My name is Omowale Ajala. Omowale was actually given to me by my company’s matron and people started calling me that. She has now even adopted me as her ‘son.’ I gave myself Ajala as I have been travelling a lot in Nigeria. I have travelled and worked in 13 states in Nigeria.

18 Comments

  1. TeeTee

    August 30, 2016 at 1:32 am

    Lol….this article made my heart smile. Omowale Ajala indeed!

  2. Seriously

    August 30, 2016 at 3:55 am

    This guy seems genuinely interested in the Nigerian culture. I love how he knows what he’s talking about by adding history, and details. Cool guy.

    • le coco

      August 30, 2016 at 7:28 am

      abi.. For a french man to be interested in any other country says a lot about him.. The French are Notoriously horrible travellers.. but This guy is so impressive..

  3. Californiabawlar

    August 30, 2016 at 4:46 am

    Sloooooow clap ??????????

    I knew my own Tosyn cannot just follow one kind of anyhow man…but I must say this man right here beat my expectations. Chop knuckle!

    Area!

    • Tosin

      August 30, 2016 at 9:23 pm

      🙂
      Nice interview fo’real.

  4. Mama

    August 30, 2016 at 5:27 am

    Quite an interesting and enjoyable interview.

  5. praizeblog.com

    August 30, 2016 at 8:13 am

    interesting

  6. Lol

    August 30, 2016 at 8:43 am

    Acutely intelligent. So apt – diplomatic. Lol almost like DGSE!

  7. Temi

    August 30, 2016 at 8:52 am

    I like the guy,so real

  8. AANUOLUWAPO OYEDELE

    August 30, 2016 at 10:18 am

    wow, very intelligent n interesting interview

  9. Fey

    August 30, 2016 at 1:01 pm

    Woow this is interesting i actually also love Nigerians for their energy and optimism.Great people to be with.

  10. Adio_Braimoh

    August 30, 2016 at 1:23 pm

    So inciteful and heartwarming. I love the short interview. If he’s favourite fun spot is the New Afrika Shrine, why is he not reckoning @FemiAkuti he’s our present voice of Afrobeat Music.

  11. Tee

    August 30, 2016 at 1:31 pm

    This is so heart warming, a foreigner showing so much understanding of Naija, most Nigerians don’t even appreciate what they have , instead always like to portray themselves as oyinbo all in attempt to manipulate and oppress. thought our culture tend to give foreigners a welcoming atmosphere and couple with decades of social conditioning which affects our ability to project confidence both at home and on international arena .As for Fela being an icon; it is beyond contest that Fela is a true patriot who spends his entire life on a mission to enlighten and bring change. Thanks for a lovely interview.

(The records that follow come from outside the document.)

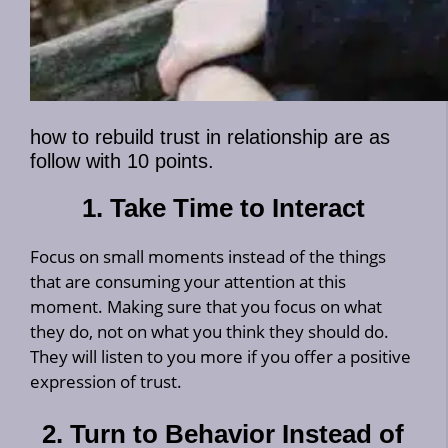
how to rebuild trust in relationship are as
follow with 10 points.
1. Take Time to Interact
Focus on small moments instead of the things
that are consuming your attention at this
moment. Making sure that you focus on what
they do, not on what you think they should do.
They will listen to you more if you offer a positive
expression of trust.
2. Turn to Behavior Instead of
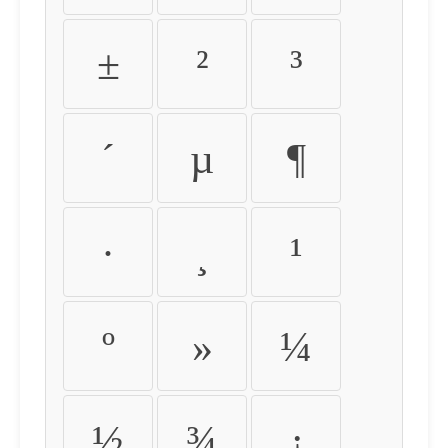
±
²
³
´
µ
¶
·
¸
¹
º
»
¼
½
¾
¿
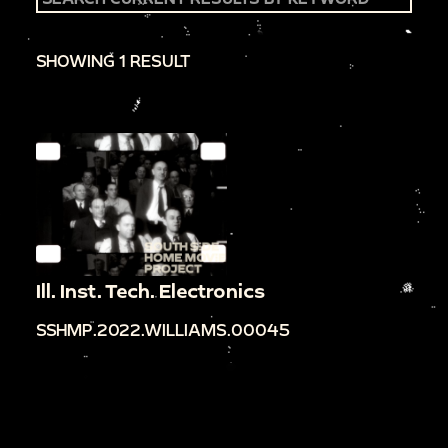
SHOWING 1 RESULT
Ill. Inst. Tech. Electronics
SSHMP.2022.WILLIAMS.00045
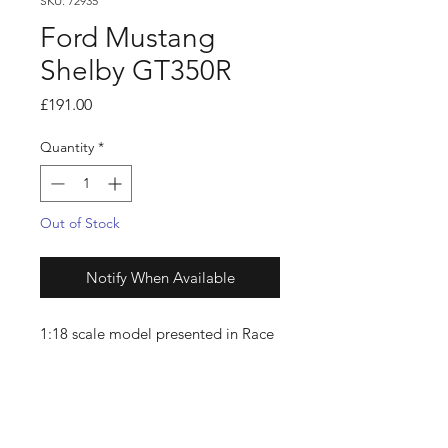
SKU: 72935
Ford Mustang
Shelby GT350R
Price
£191.00
Quantity
*
Out of Stock
Notify When Available
1:18 scale model presented in Race
Red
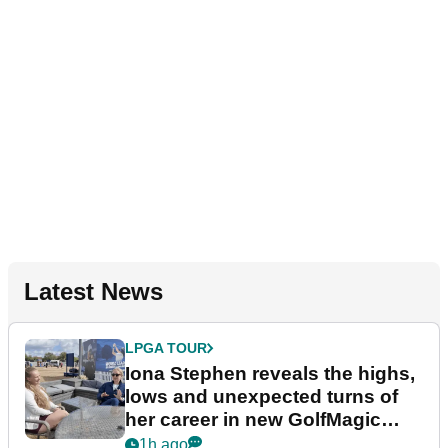
Latest News
LPGA TOUR
Iona Stephen reveals the highs,
lows and unexpected turns of
her career in new GolfMagic
podcast Her Game
1h ago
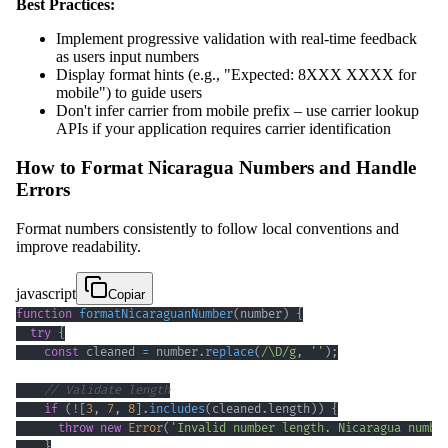
Best Practices:
Implement progressive validation with real-time feedback
as users input numbers
Display format hints (e.g., "Expected: 8XXX XXXX for
mobile") to guide users
Don't infer carrier from mobile prefix – use carrier lookup
APIs if your application requires carrier identification
How to Format Nicaragua Numbers and Handle
Errors
Format numbers consistently to follow local conventions and
improve readability.
javascript
Copiar
function
formatNicaraguanNumber
(
number
)
{
try
{
const
 cleaned 
=
 number
.
replace
(
/
\D
/
g
,
''
)
;
// Validate length
if
(
!
[
3
,
7
,
8
]
.
includes
(
cleaned
.
length
)
)
{
throw
new
Error
(
'Invalid number length. Nicaragua numbe
}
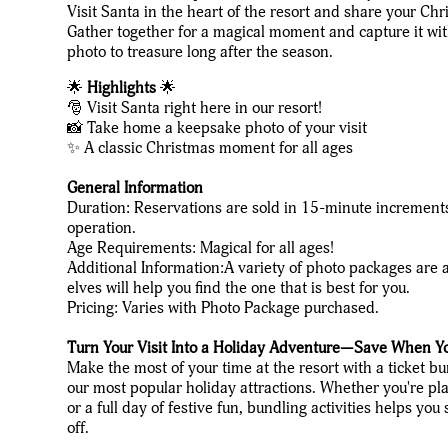
Visit Santa in the heart of the resort and share your Ch
Gather together for a magical moment and capture it wi
photo to treasure long after the season.
🌟
Highlights
🌟
🎅 Visit Santa right here in our resort!
📸 Take home a keepsake photo of your visit
✨ A classic Christmas moment for all ages
General Information
Duration: Reservations are sold in 15-minute increment
operation.
Age Requirements: Magical for all ages!
Additional Information:A variety of photo packages are a
elves will help you find the one that is best for you.
Pricing: Varies with Photo Package purchased.
Turn Your Visit Into a Holiday Adventure—Save When Y
Make the most of your time at the resort with a ticket b
our most popular holiday attractions. Whether you're pla
or a full day of festive fun, bundling activities helps y
off.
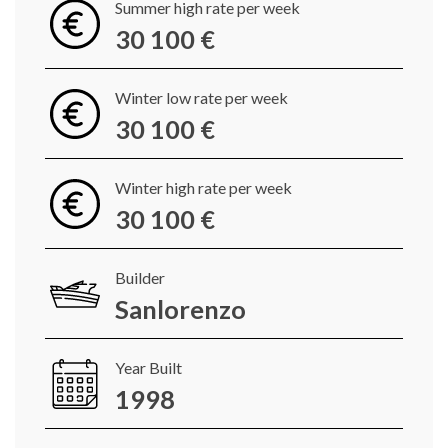
Summer high rate per week
30 100 €
Winter low rate per week
30 100 €
Winter high rate per week
30 100 €
Builder
Sanlorenzo
Year Built
1998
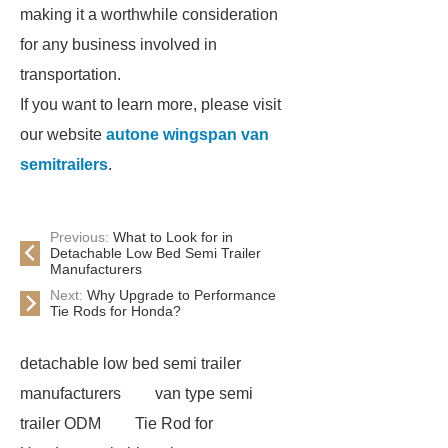
making it a worthwhile consideration
for any business involved in
transportation.
If you want to learn more, please visit
our website
autone wingspan van
semitrailers
.
Previous:
What to Look for in
Detachable Low Bed Semi Trailer
Manufacturers
Next:
Why Upgrade to Performance
Tie Rods for Honda?
detachable low bed semi trailer
manufacturers
van type semi
trailer ODM
Tie Rod for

  12. Single Shalewa, Bitter Bintu!

    August 30, 2016 at 3:51 pm

    I smiled all through, amazing responses. He seems to be a very simple, easy to please person. I like that Fatai Rolling Dollar – She go run away reply. LOL!

    By the way, I’m trying to understand why he’s being interviewed. I’m not being hateful or shady but i think the oyinbo-skin-is-a-tourist-attraction mentality is a big problem here. Punch would not interview him if Tosin was married to a Nigerian man. Oyinbos don’t drool over us, rush to interview us when we marry their kin.
    It’s not a big deal if an African speaks English, but let’s see a Caucasian speak Swahili, we start giggling and posting on SM. Sigh!

    • californiabawlar

      August 30, 2016 at 6:48 pm

      Maybe it’s a plug for his company?

    • Gerrard59

      August 31, 2016 at 1:02 am

      It shouldn’t be as no European nation has Swahili as its official language. Africa is roughly divided into Anglophone and Francophone countries.

  13. tunmi

    August 30, 2016 at 7:44 pm

    I am impressed… And I’m also siding with @Single Shalewa, Bitter Bintu! Why is he being interviewed?

    • aj

      August 31, 2016 at 12:04 am

      The African mentality is the reason why he was interviewed. I enjoyed reading it though.